Я был скорее опечален, чем впечатлен. Эта поездка в музей позволила заглянуть в душу Джона, которой, судя по всему, была чужда любовь к окружающим, доброта и щедрость. Нет, его душа, по всей видимости, была темна, мала и вся как-то скособочена.

На свете существовало много того, чего я не мог приобрести за деньги, но я в своей жизни узнал, что деньги не требуются для того, чтобы обрести уверенность в себе, счастье, преданность, дружбу… и любовь. У Дюпона ничего этого не было. У него были деньги, чтобы купить практически любую материальную вещь, которую бы он только захотел. Однако, несмотря на все его усилия, ему не удалось получить то, к чему он больше всего стремился. И, пытаясь этого добиться, он потерпел моральное фиаско.

Для меня было весьма символично то, что все существа в музее у Дюпона были мертвы и превращены в чучела. У него не было необходимости кормить их, ухаживать за ними. Ему требовалось лишь собрать их. Он убил их, завладел ими, получил возможность поступать с ними по своему усмотрению и развесил их по стенам для того, чтобы другие могли полюбоваться на них.

Теперь же, как я осознал, он коллекционировал борцов.

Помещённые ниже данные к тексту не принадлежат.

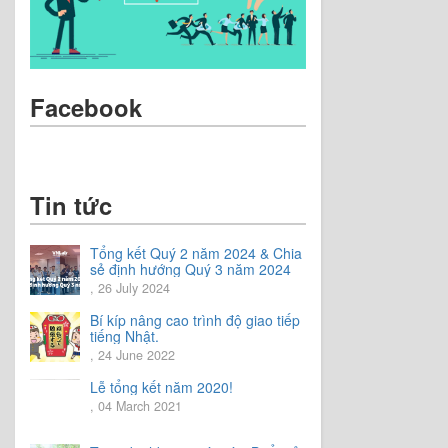
Facebook
Tin tức
Tổng kết Quý 2 năm 2024 & Chia
sẻ định hướng Quý 3 năm 2024
, 26 July 2024
Bí kíp nâng cao trình độ giao tiếp
tiếng Nhật.
, 24 June 2022
Lễ tổng kết năm 2020!
, 04 March 2021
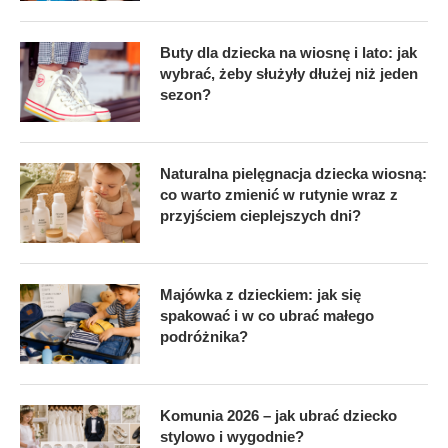
Buty dla dziecka na wiosnę i lato: jak
wybrać, żeby służyły dłużej niż jeden
sezon?
Naturalna pielęgnacja dziecka wiosną:
co warto zmienić w rutynie wraz z
przyjściem cieplejszych dni?
Majówka z dzieckiem: jak się
spakować i w co ubrać małego
podróżnika?
Komunia 2026 – jak ubrać dziecko
stylowo i wygodnie?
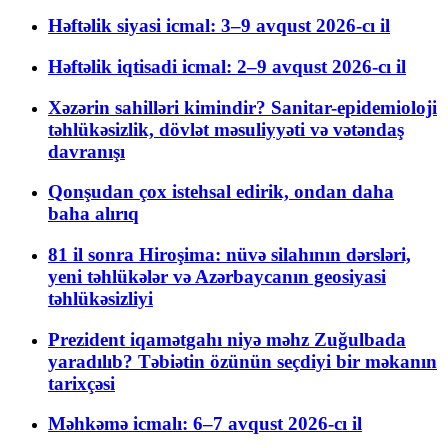
Həftəlik siyasi icmal: 3–9 avqust 2026-cı il
Həftəlik iqtisadi icmal: 2–9 avqust 2026-cı il
Xəzərin sahilləri kimindir? Sanitar-epidemioloji
təhlükəsizlik, dövlət məsuliyyəti və vətəndaş
davranışı
Qonşudan çox istehsal edirik, ondan daha
baha alırıq
81 il sonra Hiroşima: nüvə silahının dərsləri,
yeni təhlükələr və Azərbaycanın geosiyasi
təhlükəsizliyi
Prezident iqamətgahı niyə məhz Zuğulbada
yaradılıb? Təbiətin özünün seçdiyi bir məkanın
tarixçəsi
Məhkəmə icmalı: 6–7 avqust 2026-cı il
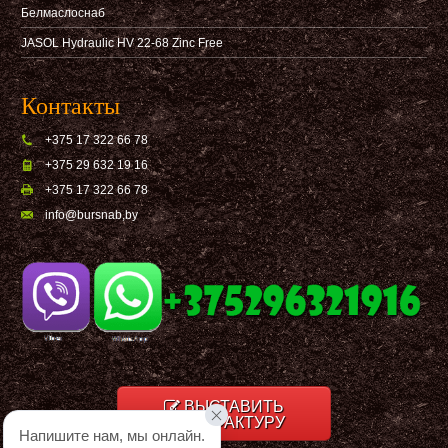
Белмаслоснаб
JASOL Hydraulic HV 22-68 Zinc Free
Контакты
+375 17 322 66 78
+375 29 632 19 16
+375 17 322 66 78
info@bursnab,by
ВЫСТАВИТЬ
СЧЕТ-ФАКТУРУ
Напишите нам, мы онлайн.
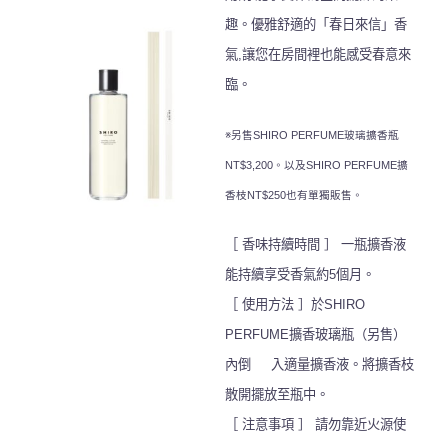
趣。優雅舒適的「春日來信」香
氣,讓您在房間裡也能感受春意來
臨。
※另售SHIRO PERFUME玻璃擴香瓶
NT$3,200。以及SHIRO PERFUME擴
香枝NT$250也有單獨販售。
［ 香味持續時間 ］ 一瓶擴香液
能持續享受香氣約5個月。
［ 使用方法 ］於SHIRO
PERFUME擴香玻璃瓶（另售）
內倒 入適量擴香液。
將擴香枝
散開擺放至瓶中。
［ 注意事項 ］ 請勿靠近火源使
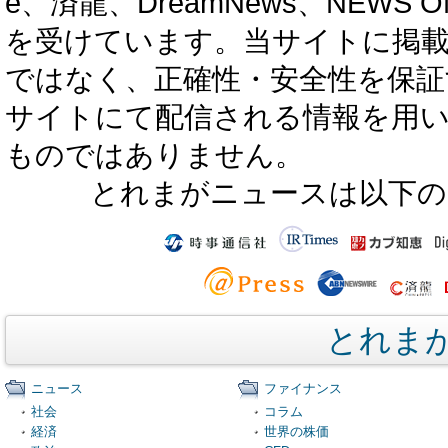
e、済龍、DreamNews、NEWS O
を受けています。当サイトに掲
ではなく、正確性・安全性を保証
サイトにて配信される情報を用
ものではありません。
とれまがニュースは以下の
とれま
ニュース
ファイナンス
社会
コラム
経済
世界の株価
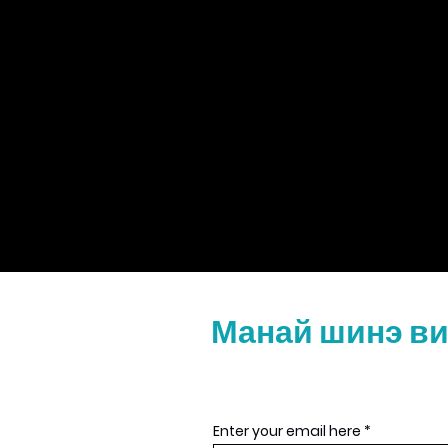
Манай шинэ ви
Enter your email here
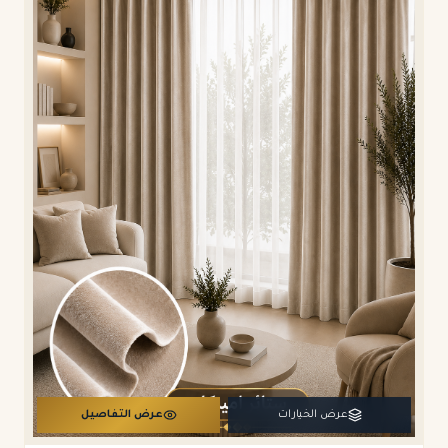
عرض الخيارات
عرض التفاصيل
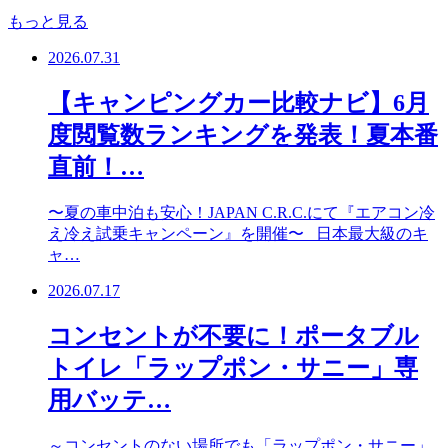
もっと見る
2026.07.31
【キャンピングカー比較ナビ】6月
度閲覧数ランキングを発表！夏本番
直前！…
〜夏の車中泊も安心！JAPAN C.R.C.にて『エアコン冷
え冷え試乗キャンペーン』を開催〜 日本最大級のキ
ャ…
2026.07.17
コンセントが不要に！ポータブル
トイレ「ラップポン・サニー」専
用バッテ…
～コンセントのない場所でも「ラップポン・サニー」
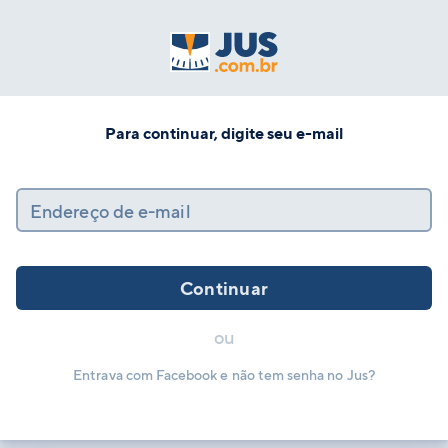
Para continuar, digite seu e-mail
Endereço de e-mail
Continuar
ou
Entrava com Facebook e não tem senha no Jus?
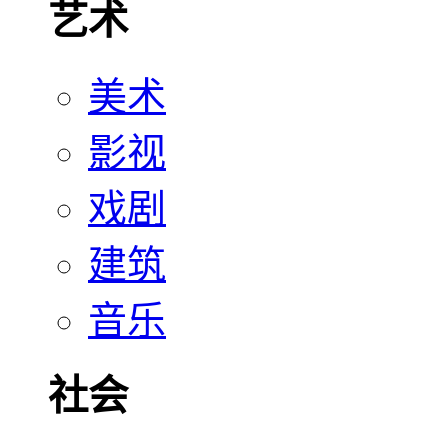
艺术
美术
影视
戏剧
建筑
音乐
社会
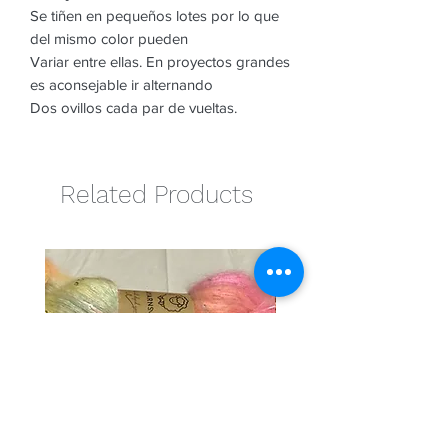
Se tiñen en pequeños lotes por lo que
del mismo color pueden
Variar entre ellas. En proyectos grandes
es aconsejable ir alternando
Dos ovillos cada par de vueltas.
Related Products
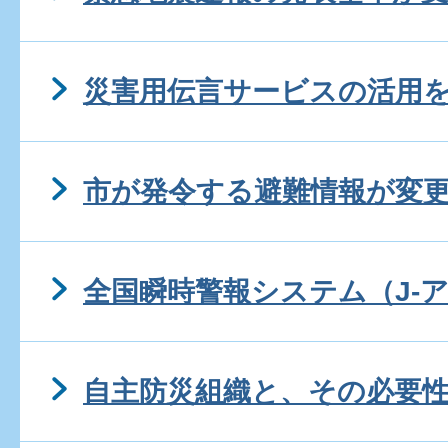
災害用伝言サービスの活用
市が発令する避難情報が変
全国瞬時警報システム（J-
自主防災組織と、その必要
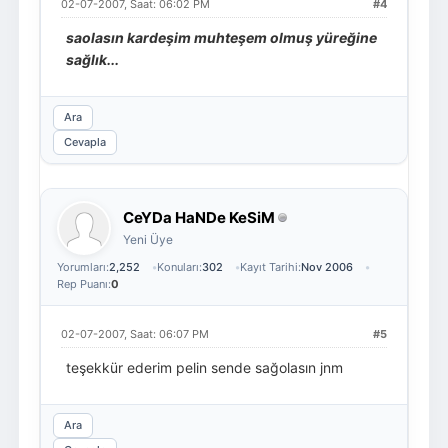
02-07-2007, Saat: 06:02 PM
#4
saolasın kardeşim muhteşem olmuş yüreğine
sağlık...
Ara
Cevapla
CeYDa HaNDe KeSiM
Yeni Üye
Yorumları:
2,252
Konuları:
302
Kayıt Tarihi:
Nov 2006
Rep Puanı:
0
02-07-2007, Saat: 06:07 PM
#5
teşekkür ederim pelin sende sağolasın jnm
Ara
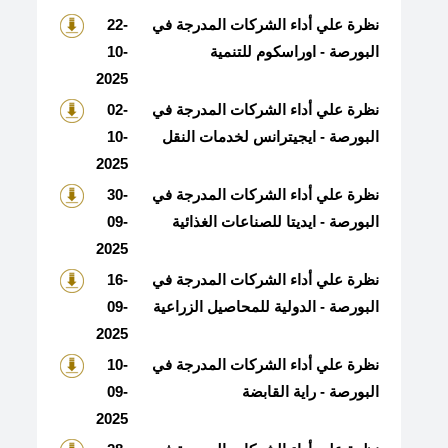
نظرة علي أداء الشركات المدرجة في
22-
البورصة - اوراسكوم للتنمية
10-
2025
نظرة علي أداء الشركات المدرجة في
02-
البورصة - ايجيترانس لخدمات النقل
10-
2025
نظرة علي أداء الشركات المدرجة في
30-
البورصة - ايديتا للصناعات الغذائية
09-
2025
نظرة علي أداء الشركات المدرجة في
16-
البورصة - الدولية للمحاصيل الزراعية
09-
2025
نظرة علي أداء الشركات المدرجة في
10-
البورصة - راية القابضة
09-
2025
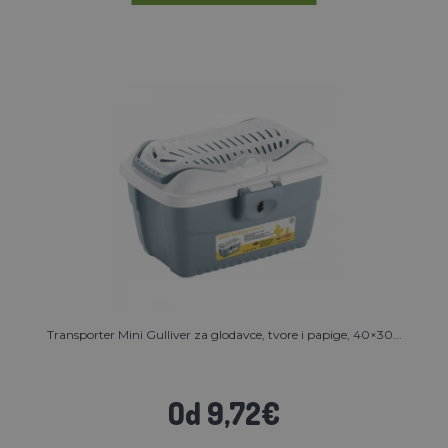
Transporter Mini Gulliver za glodavce, tvore i papige, 40×30...
Od 9,72€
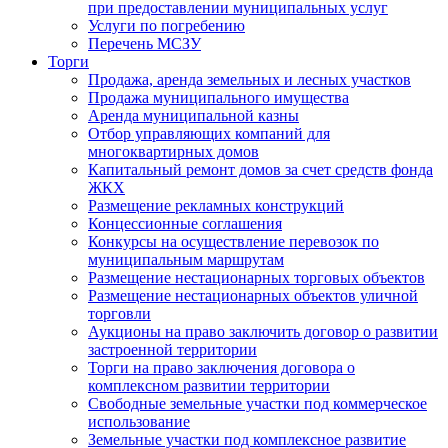
при предоставлении муниципальных услуг
Услуги по погребению
Перечень МСЗУ
Торги
Продажа, аренда земельных и лесных участков
Продажа муниципального имущества
Аренда муниципальной казны
Отбор управляющих компаний для
многоквартирных домов
Капитальный ремонт домов за счет средств фонда
ЖКХ
Размещение рекламных конструкций
Концессионные соглашения
Конкурсы на осуществление перевозок по
муниципальным маршрутам
Размещение нестационарных торговых объектов
Размещение нестационарных объектов уличной
торговли
Аукционы на право заключить договор о развитии
застроенной территории
Торги на право заключения договора о
комплексном развитии территории
Свободные земельные участки под коммерческое
использование
Земельные участки под комплексное развитие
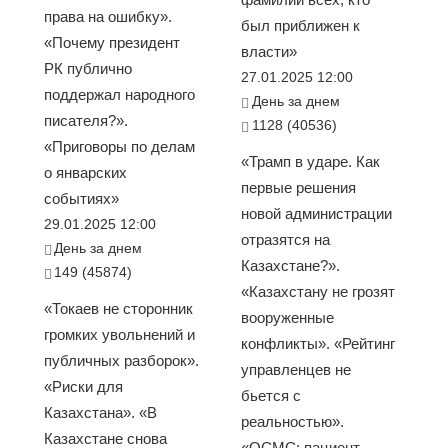
права на ошибку».
был приближен к
«Почему президент
власти»
РК публично
27.01.2025 12:00
поддержал народного
День за днем
писателя?».
1128 (40536)
«Приговоры по делам
«Трамп в ударе. Как
о январских
первые решения
событиях»
новой администрации
29.01.2025 12:00
отразятся на
День за днем
Казахстане?».
149 (45874)
«Казахстану не грозят
«Токаев не сторонник
вооруженные
громких увольнений и
конфликты». «Рейтинг
публичных разборок».
управленцев не
«Риски для
бьется с
Казахстана». «В
реальностью».
Казахстане снова
«ОСМС: пациент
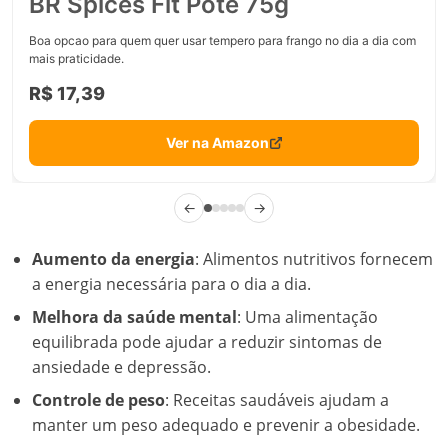
BR Spices Fit Pote 75g
Boa opcao para quem quer usar tempero para frango no dia a dia com
mais praticidade.
R$ 17,39
Ver na Amazon
←
→
Aumento da energia
: Alimentos nutritivos fornecem
a energia necessária para o dia a dia.
Melhora da saúde mental
: Uma alimentação
equilibrada pode ajudar a reduzir sintomas de
ansiedade e depressão.
Controle de peso
: Receitas saudáveis ajudam a
manter um peso adequado e prevenir a obesidade.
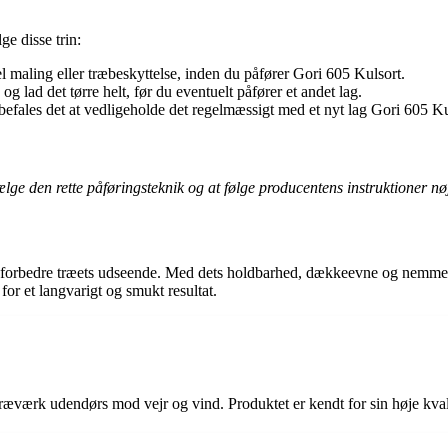
ge disse trin:
maling eller træbeskyttelse, inden du påfører Gori 605 Kulsort.
og lad det tørre helt, før du eventuelt påfører et andet lag.
efales det at vedligeholde det regelmæssigt med et nyt lag Gori 605 Ku
lge den rette påføringsteknik og at følge producentens instruktioner nø
 forbedre træets udseende. Med dets holdbarhed, dækkeevne og nemme påf
or et langvarigt og smukt resultat.
 træværk udendørs mod vejr og vind. Produktet er kendt for sin høje kva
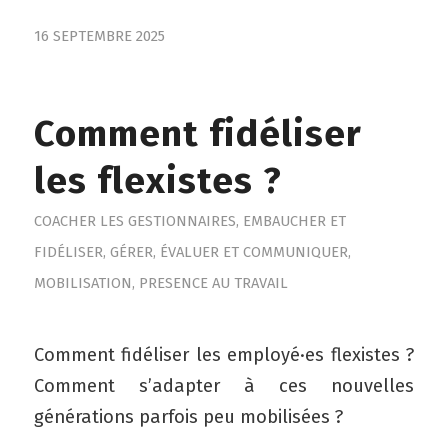
16 SEPTEMBRE 2025
Comment fidéliser
les flexistes ?
COACHER LES GESTIONNAIRES
,
EMBAUCHER ET
FIDÉLISER
,
GÉRER, ÉVALUER ET COMMUNIQUER
,
MOBILISATION
,
PRESENCE AU TRAVAIL
Comment fidéliser les employé·es flexistes ?
Comment s’adapter à ces nouvelles
générations parfois peu mobilisées ?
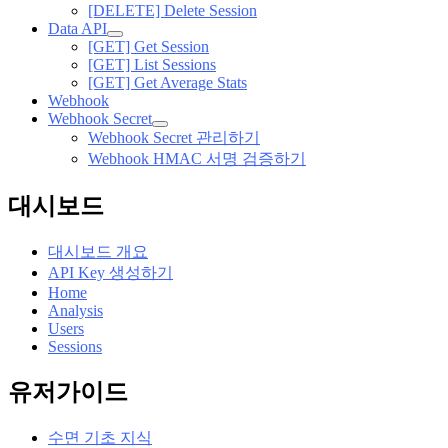
[DELETE] Delete Session
Data API
[GET] Get Session
[GET] List Sessions
[GET] Get Average Stats
Webhook
Webhook Secret
Webhook Secret 관리하기
Webhook HMAC 서명 검증하기
대시보드
대시보드 개요
API Key 생성하기
Home
Analysis
Users
Sessions
유저가이드
수면 기초 지식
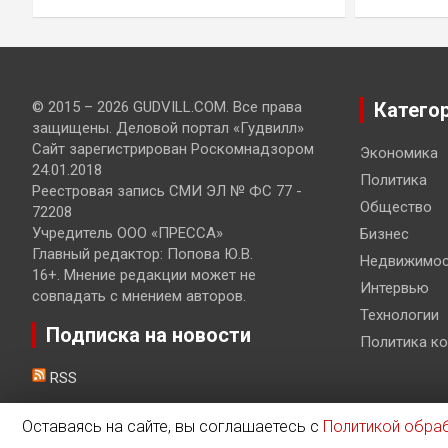
© 2015 – 2026 GUDVILL.COM. Все права
Катего
защищены. Деловой портал «Гудвилл»
Сайт зарегистрирован Роскомнадзором
Экономика
24.01.2018
Политика
Реестровая запись СМИ ЭЛ № ФС 77 -
Общество
72208
Учредитель ООО «ПРЕССА»
Бизнес
Главный редактор: Попова Ю.В.
Недвижимос
16+. Мнение редакции может не
Интервью
совпадать с мнением авторов.
Технологии
Подписка на новости
Политика к
RSS
Оставаясь на сайте, вы соглашаетесь с
Политикой обра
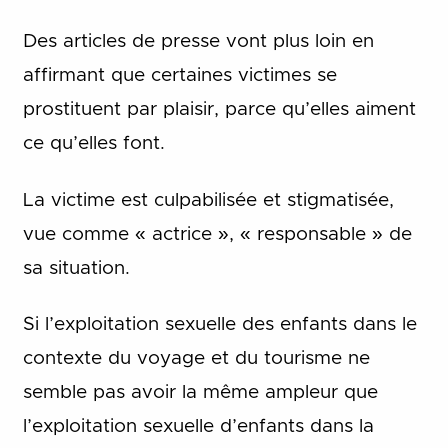
Des articles de presse vont plus loin en
affirmant que certaines victimes se
prostituent par plaisir, parce qu’elles aiment
ce qu’elles font.
La victime est culpabilisée et stigmatisée,
vue comme « actrice », « responsable » de
sa situation.
Si l’exploitation sexuelle des enfants dans le
contexte du voyage et du tourisme ne
semble pas avoir la même ampleur que
l’exploitation sexuelle d’enfants dans la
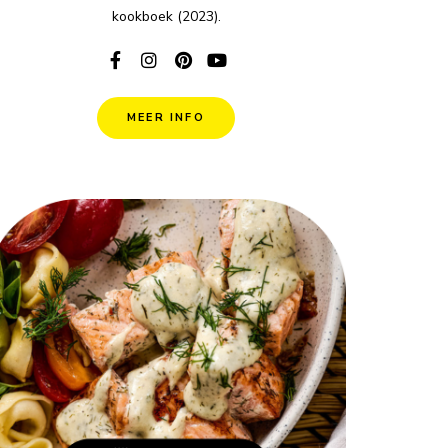
kookboek (2023).
MEER INFO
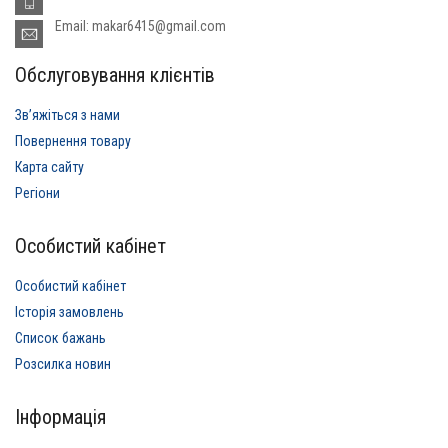
Email: makar6415@gmail.com
Обслуговування клієнтів
Звʼяжіться з нами
Повернення товару
Карта сайту
Регіони
Особистий кабінет
Особистий кабінет
Історія замовлень
Список бажань
Розсилка новин
Інформація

Мы были его новыми трофеями. Мы стали для него тем, с чем он мог бы, пользуясь родительскими деньгами, поступать по своему усмотрению. И забавляться с нами было интересней, чем с ракушками или птицами, поскольку мы представляли собой предметы коллекционирования, которыми он мог манипулировать. Того, кто не желал стать экспонатом его коллекции и быть повешенным на стенку, он был готов уничтожить.

Во время чемпионата мира 1987 года я обнаружил, что работать в Вилланова мне может оказаться еще сложней. Я узнал, что Дюпон предложил работу тренера Андре Метцгеру, нашему с Дэйвом товарищу по команде борцов Оклахомского университета, и что Андре принял это предложение.

Андре занял на чемпионате мира третье место в весовой категории до 68 килограммов. Он разрешил Джону быть своим секундантом во время схваток, и съемочная группа Джона фиксировала каждое их мгновение.

В Оклахомском университете мне казалось, что мы с Дэйвом и Андре словно братья. В тот год, когда мы все трое стали победителями на чемпионате Национальной ассоциации студенческого спорта, на первой странице газеты была опубликована наша общая фотография. Однако, когда Дюпон нанял Андре, это оказалось началом конца моей работы в Вилланова.

Ранее Джон с подозрением отнесся к предложенной мной кандидатуре на тренерскую должность и отклонил ее. Он искал тренера для борцов среднего веса, и я предложил Билла Наджента, который замечательно показал себя на открытом чемпионате США 1985 года в весовой категории до 68 килограммов. Билл был тренером, который проводил мастер-классы в штате Пенсильвания, и я предложил ему приехать в Вилланова, чтобы встретиться с Джоном.

Я представил Билла Джону как «лучшего в стране борца среднего веса прошлого года».

Обычно, когда я приводил к Джону новичка, тот предлагал парню весь мир. На сей раз он ничего не предложил Биллу. Более того, кода тот ушел, Дюпон сказал мне: «Никогда больше мне никого не рекомендуй». Оглядываясь назад, я подозреваю, что Джону не понравилось то, что мы с Биллом были друзьями. Уже позже я понял, что Джон хотел на это место того, кого он мог бы использовать против меня.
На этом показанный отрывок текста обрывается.